4.3

251 12 0
                                    

Düzenlendi*
____________________
İ📞 -Kim olduğumun bir önemi yok.

M📞 -Sen kim olduğunu söyle, ona ben karar vereyim.

İ📞 -Ben zamanım yok diyorum, sen uzattıkça uzatıyorsun.

Arayan kişiden bir ses geldi. Doğrusu ses arkadan "İz, hadi gel sevgilim. Ne yapıyorsun saatlerdir içeride?"

M📞 -İz mi? Bir dakika bir da-

İ📞 -Babamın odasında dolaptaki taşlara şifre gireceksin. Şifre 18062004 orada aradığın ne varsa bulursun. Para al ve kaç babamın seni bulamayacağı bir yere git.
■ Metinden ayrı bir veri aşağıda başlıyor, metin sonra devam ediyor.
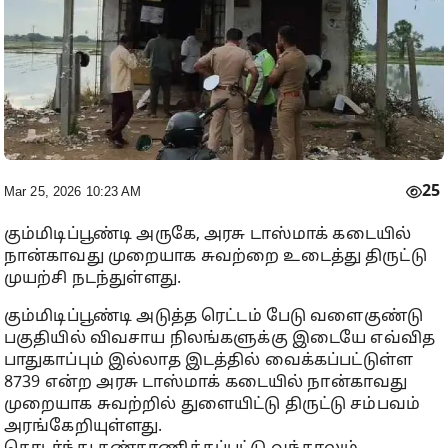
25
Mar 25, 2026 10:23 AM
கும்மிடிப்பூண்டி அருகே, அரசு டாஸ்மாக் கடையில்
நான்காவது முறையாக சுவற்றை உடைத்து திருட்டு
முயற்சி நடந்துள்ளது.
கும்மிடிப்பூண்டி அடுத்த ரெட்டம் பேடு வளைகுண்டு
பகுதியில் விவசாய நிலங்களுக்கு இடையே எவ்வித
பாதுகாப்பும் இல்லாத இடத்தில் வைக்கப்பட்டுள்ள
8739 என்ற அரசு டாஸ்மாக் கடையில் நான்காவது
முறையாக சுவற்றில் துளையிட்டு திருட்டு சம்பவம்
அரங்கேறியுள்ளது.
Demesiyle telefon kapandı. Şok içinde olduğum yerde bekliyordum sadece. Başı belada mıydı? İz diyen adamda kimdi? Ayrıca onun adı İz değil, İzgi. Sahi şu an İzgi kaç yaşında? Benim İzgi'm 29 yaşında olmuş. Kim bilir nasıl bir kadın olmuştur? Acaba çocukları var mı? O arkadan seslenen kocası mıydı? Eğer çocukları varsa ben teyze miyim yani şimdi? Ama bunların yanı sıra o gerçekten yaşıyormuş. Mezarında yıllarca göz yaşı döktüğüm ablam şu an yaşıyor.

"Maya, bir problem mi var?" Aras bana bir şeyler diyordu ama anlamıyordum. Benden ses çıkmayınca yüzümü avuçları arasına aldı ve kendisine bakmamı sağladı. "Ne oldu?"

"Ablam yaşıyormuş." diyebildim sadece. Devamını anlatmaya gücüm yeter mi bilmiyorum. Kendimi güçlü hissetmiyorum. "Lütfen sadece sessizce burada oturabilir miyiz?"

"Oturalım."

🎭

Gözüme vuran ışıkla gözlerimi açtım. Yataktan kalkıp etrafa göz gezdirdim. Buraya daha önce geldiğimi hatırlamıyorum. Odadan çıkıp etrafı gezinmeye başladım. Dekorasyonda çoğunlukla ahşap kullanılmıştı. Ama asıl merak ettiğim buranın kimin olduğu ve buraya nasıl geldiğim. Odaların kapılarını açıp tek tek kontrol ederken ilerdeki odaların birinden ses geldi.

Bir ihtimal Aras'tır diye seslendim. "Aras?" ses gelmeyince sesin olduğu yöne gidip kapıları tek tek kontrol ettim. En sonunda bir tane kapıyı açınca yerde kafası kanlar içinde oturan Aras'ı gördüm. "Aras kafana ne oldu?"

"Düştüm."

"Nasıl düştün?"

"Düştüm işte, normal. Ayağım kaydı."

Çıplaklığını görmezden gelerek konuşmaya çalıştım. "Sargı bezi falan var mı buralarda bir yerde?"

Parmağıyla üstündeki dolabı işaret etti. "Şu dolabı aç, orada ilk yardım seti olacaktı." hafif parmak uçlarımda yükselip ilk yardım çantasını alırken, Aras'ın "Dikkat et yerler kaygan." demesine kalmadan dengemi sağlayamamla birlikte ilk yardım çantası Aras'ın kafasına bende onun kucağına düştüm.

"Ayy, umarım bacağın incinmemiştir. Tam dirseğinin üstüne düştüm bir anda."

"Yok abartmaya gerek yo-" diyemeden acıyla inledi. Aras'ın kucağından kalkıp, ilk yardım çantasını aldım.

"Önce kafana biraz su tutalım sonra doktora gidip krem yazmasını isteyelim." Aras'ın yeniden duşa girmesine yardım ettikten sonra kafasındaki kanları yıkadım. "Sen biraz daha yıkan ben iyotlu su yapıp getiriyorum. Tabii iyot bulabilirsem." Aras'ın kolumdan tutmasıyla durdum.